Stored data entries:
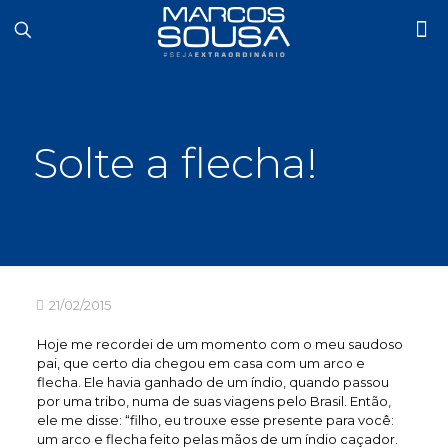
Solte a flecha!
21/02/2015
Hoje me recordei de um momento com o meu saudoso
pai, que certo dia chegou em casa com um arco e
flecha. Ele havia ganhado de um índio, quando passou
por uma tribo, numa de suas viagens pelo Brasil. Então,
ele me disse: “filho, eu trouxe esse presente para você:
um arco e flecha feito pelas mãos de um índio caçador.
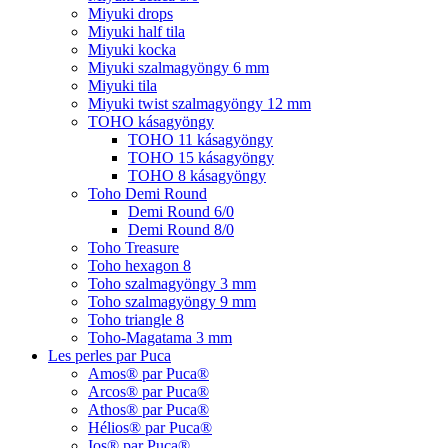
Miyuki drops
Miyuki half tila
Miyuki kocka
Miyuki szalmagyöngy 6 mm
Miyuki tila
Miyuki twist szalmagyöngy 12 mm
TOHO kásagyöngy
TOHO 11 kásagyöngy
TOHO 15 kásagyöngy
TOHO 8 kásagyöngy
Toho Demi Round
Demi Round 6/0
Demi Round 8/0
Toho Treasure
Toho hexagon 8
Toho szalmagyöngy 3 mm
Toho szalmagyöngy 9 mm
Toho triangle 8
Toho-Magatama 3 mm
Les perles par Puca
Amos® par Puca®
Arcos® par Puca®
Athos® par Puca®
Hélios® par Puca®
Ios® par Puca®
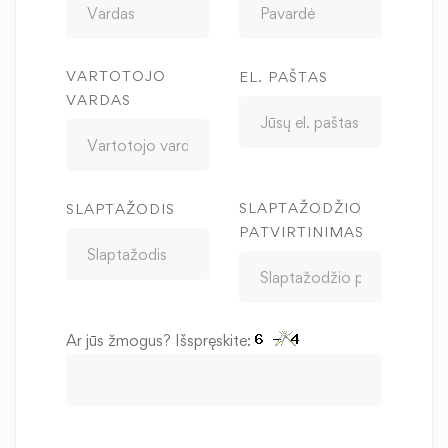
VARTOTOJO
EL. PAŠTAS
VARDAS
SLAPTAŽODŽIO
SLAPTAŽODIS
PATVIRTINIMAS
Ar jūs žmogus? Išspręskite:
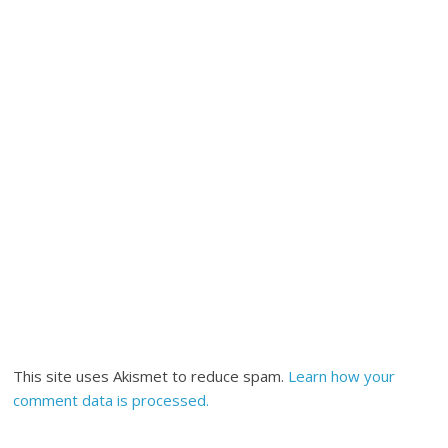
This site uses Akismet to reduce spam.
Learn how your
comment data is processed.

==

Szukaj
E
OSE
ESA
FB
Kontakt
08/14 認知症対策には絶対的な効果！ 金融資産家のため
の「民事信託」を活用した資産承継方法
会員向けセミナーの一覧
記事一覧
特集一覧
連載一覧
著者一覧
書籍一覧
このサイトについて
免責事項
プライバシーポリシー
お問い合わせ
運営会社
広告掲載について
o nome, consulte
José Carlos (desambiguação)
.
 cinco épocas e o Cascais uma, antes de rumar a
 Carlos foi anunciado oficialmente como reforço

---

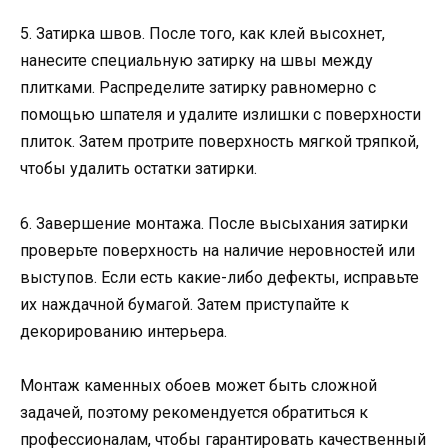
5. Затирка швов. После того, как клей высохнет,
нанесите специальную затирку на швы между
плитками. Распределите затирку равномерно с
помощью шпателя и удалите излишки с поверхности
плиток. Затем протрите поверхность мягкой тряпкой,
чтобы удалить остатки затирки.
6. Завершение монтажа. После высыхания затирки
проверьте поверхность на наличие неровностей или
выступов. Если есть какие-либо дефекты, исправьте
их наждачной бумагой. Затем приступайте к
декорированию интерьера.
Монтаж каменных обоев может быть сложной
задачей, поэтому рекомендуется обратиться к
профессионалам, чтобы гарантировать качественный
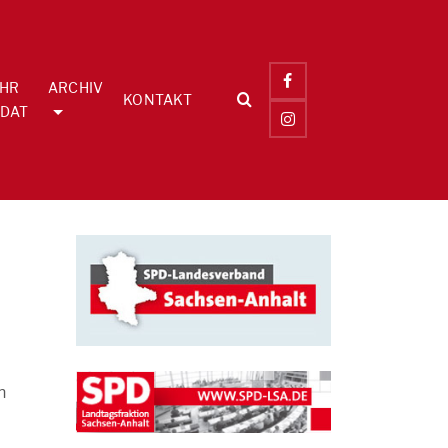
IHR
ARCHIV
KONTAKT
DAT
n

→ **EXERCISE AIM**
Your reply should consist of one number: how many lines in the entries contain the string "затирки".

→ **TASK RESULT**
2